I knew it was stupid. Sleeping with a man like Remo DeSantis wasn’t reckless—it was borderline suicide. He wasn’t the kind of dangerous that barked loudly just to feel big. He was the bite without the bark, the kind of trouble that didn’t announce itself before it broke skin.
But I was lonely, and he was… well, he was handsome in that rough, interesting way that makes your better judgment go quiet. And he could be kind too, in flashes, the kind of kind that tricks you into believing there’s something soft underneath the steel. I don’t know what got into me. I thought it’d be fun—just one stupid, impulsive night. And it was. It was very fun.
Until the next morning.
He was gone. No note, no “hey, last night was cool,” not even a fake name scribbled on a napkin. Just fifty bucks on the nightstand like I was a cheap hooker. A discount one at that.
I swallowed the shame and tried to move on. But life wasn’t done laughing at me, because that night didn’t leave me alone. It left me with two lives instead of one.

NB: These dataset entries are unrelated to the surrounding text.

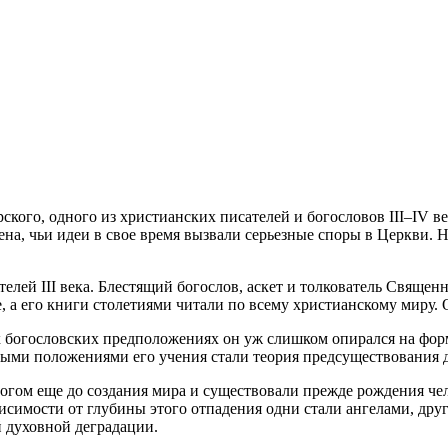
кого, одного из христианских писателей и богословов III–IV в
на, чьи идеи в свое время вызвали серьезные споры в Церкви. 
ей III века. Блестящий богослов, аскет и толкователь Священн
 а его книги столетиями читали по всему христианскому миру. 
их богословских предположениях он уж слишком опирался на фор
ыми положениями его учения стали теория предсуществования ду
огом еще до создания мира и существовали прежде рождения че
ависимости от глубины этого отпадения одни стали ангелами, др
й духовной деградации.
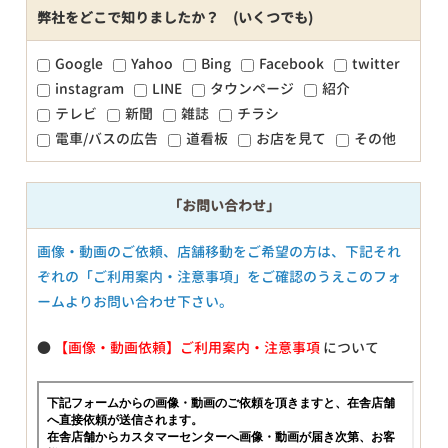
弊社をどこで知りましたか？ (いくつでも)
Google
Yahoo
Bing
Facebook
twitter
instagram
LINE
タウンページ
紹介
テレビ
新聞
雑誌
チラシ
電車/バスの広告
道看板
お店を見て
その他
「お問い合わせ」
画像・動画のご依頼、店舗移動をご希望の方は、下記それ
ぞれの「ご利用案内・注意事項」をご確認のうえこのフォ
ームよりお問い合わせ下さい。
●
【画像・動画依頼】ご利用案内・注意事項
について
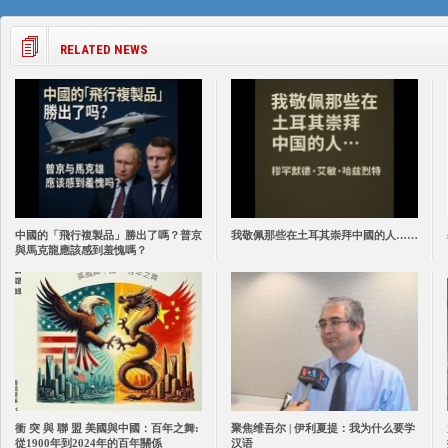
RELATED NEWS
中國的「飛行複製品」勝出了嗎？普京
我敬佩那些在土耳其崇拜中國的人……
與馬克龍應該感到羞愧嗎？
衝 突 與 聯 盟 美國與中國：百年之舞:
聚焦维吾尔 | 伊利夏提：我为什么要学
從1900年到2024年的百年關係
汉语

Turns out sleeping with Remo—the city’s very own mobster, the kind people cross the street to avoid—and doing it without protection? That was the real stupidity. I ended up pregnant. I was furious: at myself, at him, at everything. Yeah, I wanted kids one day. But not like this. Not with him.

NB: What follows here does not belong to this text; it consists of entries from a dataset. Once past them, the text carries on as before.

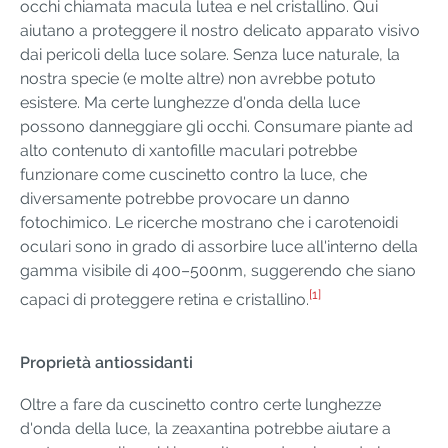
occhi chiamata macula lutea e nel cristallino. Qui
aiutano a proteggere il nostro delicato apparato visivo
dai pericoli della luce solare. Senza luce naturale, la
nostra specie (e molte altre) non avrebbe potuto
esistere. Ma certe lunghezze d'onda della luce
possono danneggiare gli occhi. Consumare piante ad
alto contenuto di xantofille maculari potrebbe
funzionare come cuscinetto contro la luce, che
diversamente potrebbe provocare un danno
fotochimico. Le ricerche mostrano che i carotenoidi
oculari sono in grado di assorbire luce all'interno della
gamma visibile di 400–500nm, suggerendo che siano
[1]
capaci di proteggere retina e cristallino.
Proprietà antiossidanti
Oltre a fare da cuscinetto contro certe lunghezze
d'onda della luce, la zeaxantina potrebbe aiutare a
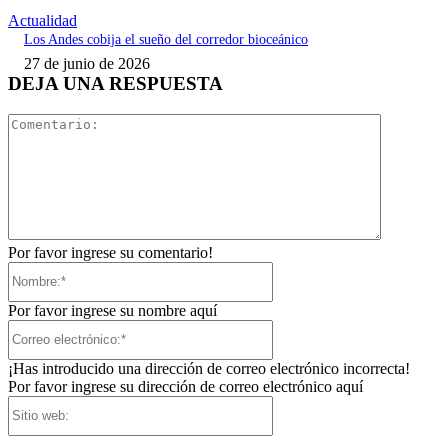
Actualidad
Los Andes cobija el sueño del corredor bioceánico
27 de junio de 2026
DEJA UNA RESPUESTA
Comentari
Por favor ingrese su comentario!
Nombre:*
Por favor ingrese su nombre aquí
Correo
electrónico:*
¡Has introducido una dirección de correo electrónico incorrecta!
Por favor ingrese su dirección de correo electrónico aquí
Sitio
web:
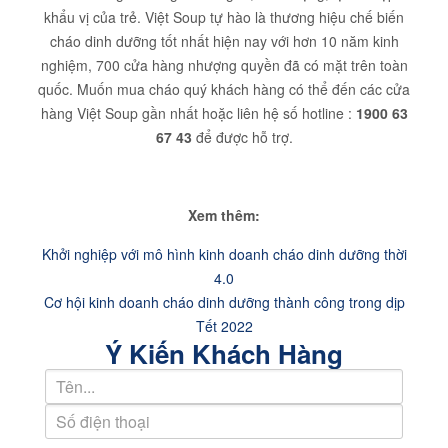
khẩu vị của trẻ. Việt Soup tự hào là thương hiệu chế biến
cháo dinh dưỡng tốt nhất hiện nay với hơn 10 năm kinh
nghiệm, 700 cửa hàng nhượng quyền đã có mặt trên toàn
quốc. Muốn mua cháo quý khách hàng có thể đến các cửa
hàng Việt Soup gần nhất hoặc liên hệ số hotline :
1900 63
67 43
để được hỗ trợ.
Xem thêm:
Khởi nghiệp với mô hình kinh doanh cháo dinh dưỡng thời
4.0
Cơ hội kinh doanh cháo dinh dưỡng thành công trong dịp
Tết 2022
Ý Kiến Khách Hàng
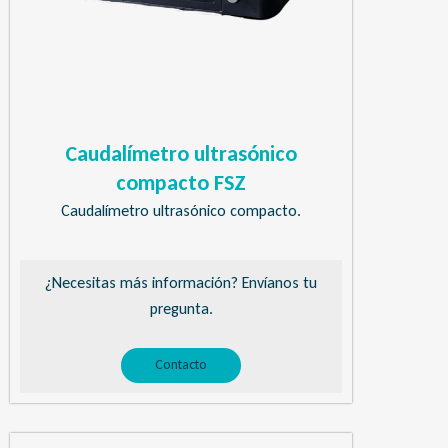
Caudalímetro ultrasónico
compacto FSZ
Caudalímetro ultrasónico compacto.
¿Necesitas más información? Envíanos tu
pregunta.
Contacto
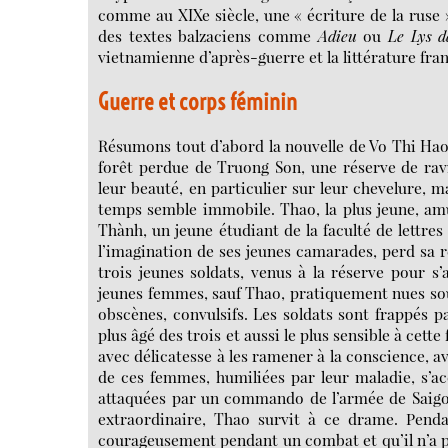
comme au XIXe siècle, une « écriture de la ruse 
des textes balzaciens comme
Adieu
ou
Le Lys d
vietnamienne d’après-guerre et la littérature fra
Guerre et corps féminin
Résumons tout d’abord la nouvelle de Vo Thi Hao.
forêt perdue de Truong Son, une réserve de ravit
leur beauté, en particulier sur leur chevelure, mai
temps semble immobile. Thao, la plus jeune, am
Thành, un jeune étudiant de la faculté de lettres
l’imagination de ses jeunes camarades, perd sa r
trois jeunes soldats, venus à la réserve pour s’
jeunes femmes, sauf Thao, pratiquement nues sous
obscènes, convulsifs. Les soldats sont frappés pa
plus âgé des trois et aussi le plus sensible à cett
avec délicatesse à les ramener à la conscience, av
de ces femmes, humiliées par leur maladie, s’accr
attaquées par un commando de l’armée de Saigon
extraordinaire, Thao survit à ce drame. Pendan
courageusement pendant un combat et qu’il n’a pas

I didn’t know if I should tell him. Part of me thought staying silent was safer. Another part thought silence might get me killed even quicker if he found out later. A friend finally said the thing I was too scared to admit: either way, I was gambling with my life. Might as well gamble with honesty.
So began my “Week of Finding Remo.” Seven days of hitting every bar, casino, and shady backroom he supposedly owned. Seven days of not finding him—until the very last one.

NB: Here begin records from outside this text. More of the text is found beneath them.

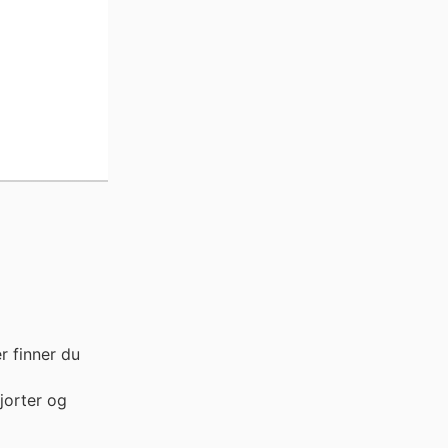
r finner du
jorter og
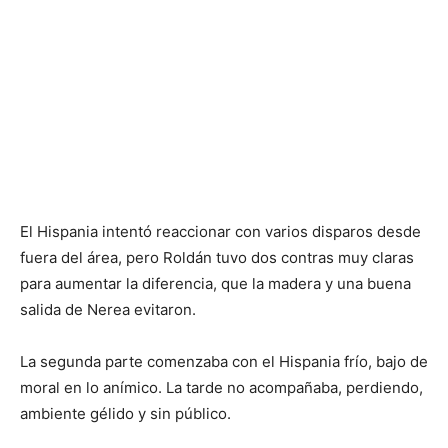
El Hispania intentó reaccionar con varios disparos desde
fuera del área, pero Roldán tuvo dos contras muy claras
para aumentar la diferencia, que la madera y una buena
salida de Nerea evitaron.
La segunda parte comenzaba con el Hispania frío, bajo de
moral en lo anímico. La tarde no acompañaba, perdiendo,
ambiente gélido y sin público.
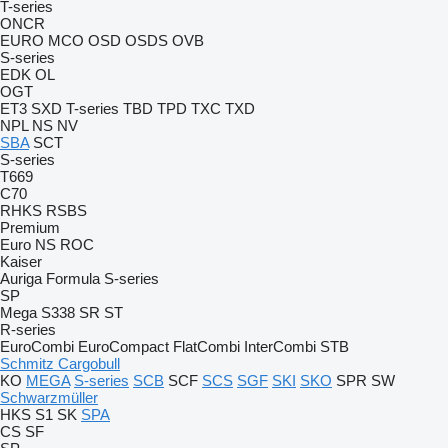
T-series
ONCR
EURO
MCO
OSD
OSDS
OVB
S-series
EDK
OL
OGT
ET3
SXD
T-series
TBD
TPD
TXC
TXD
NPL
NS
NV
SBA
SCT
S-series
T669
C70
RHKS
RSBS
Premium
Euro
NS
ROC
Kaiser
Auriga
Formula
S-series
SP
Mega
S338
SR
ST
R-series
EuroCombi
EuroCompact
FlatCombi
InterCombi
STB
Schmitz Cargobull
KO
MEGA
S-series
SCB
SCF
SCS
SGF
SKI
SKO
SPR
SW
Schwarzmüller
HKS
S1
SK
SPA
CS
SF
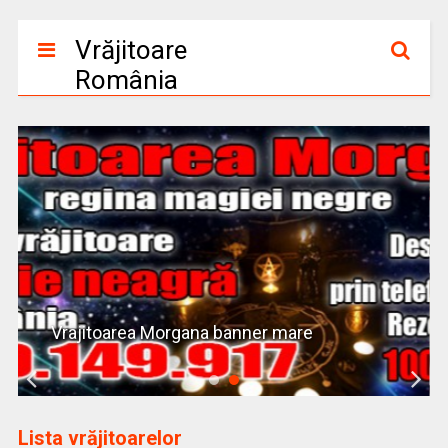
Vrăjitoare
România
Vrajitoarea Morgana banner mare
Lista vrăjitoarelor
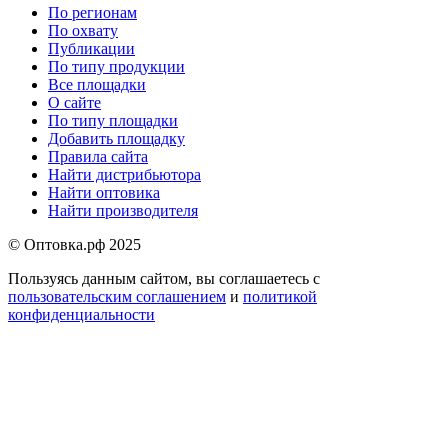
По регионам
По охвату
Меню
Публикации
в
По типу продукции
Все площадки
подвале
О сайте
По типу площадки
Добавить площадку
Правила сайта
Найти дистрибьютора
Найти оптовика
Найти производителя
© Оптовка.рф 2025
Пользуясь данным сайтом, вы соглашаетесь с
пользовательским соглашением
и
политикой
конфиденциальности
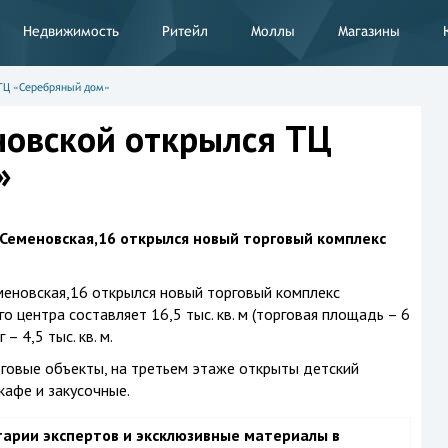
Недвижимость
Ритейл
Моллы
Магазины
ТЦ «Серебряный дом»
новской открылся ТЦ
»
 Семеновская,16 открылся новый торговый комплекс
меновская,16 открылся новый торговый комплекс
центра составляет 16,5 тыс. кв. м (торговая площадь – 6
– 4,5 тыс. кв. м.
говые объекты, на третьем этаже открыты детский
кафе и закусочные.
тарии экспертов и эксклюзивные материалы в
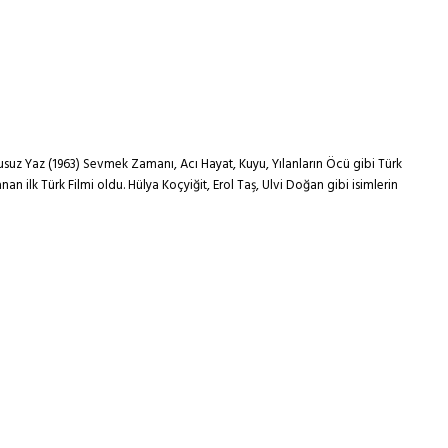
 Susuz Yaz (1963) Sevmek Zamanı, Acı Hayat, Kuyu, Yılanların Öcü gibi Türk
an ilk Türk Filmi oldu. Hülya Koçyiğit, Erol Taş, Ulvi Doğan gibi isimlerin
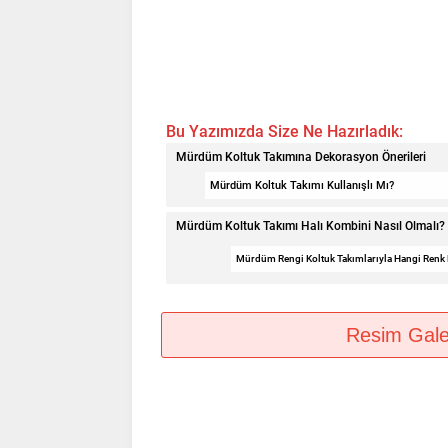
Bu Yazımızda Size Ne Hazırladık:
Mürdüm Koltuk Takımına Dekorasyon Önerileri
Mürdüm Koltuk Takımı Kullanışlı Mı?
Mürdüm Koltuk Takımı Halı Kombini Nasıl Olmalı?
Mürdüm Rengi Koltuk Takımlarıyla Hangi Renk 
Resim Galeri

He was in a foul mood already, brutal tension rolling off him in waves. When he saw me, he recognized me instantly, but he didn’t bother pretending he was happy about it.
I approached him anyway.
“What do you want?” he snapped. “I’m not in the mood for a second round, doll.”
“I need to talk to you,” I said.
He scoffed, eyes sharp and tired. “What, you fall in love or something?”
And just like that, the air went stiff. He was annoyed, impatient, dangerous—and I was about to make his day infinitely worse.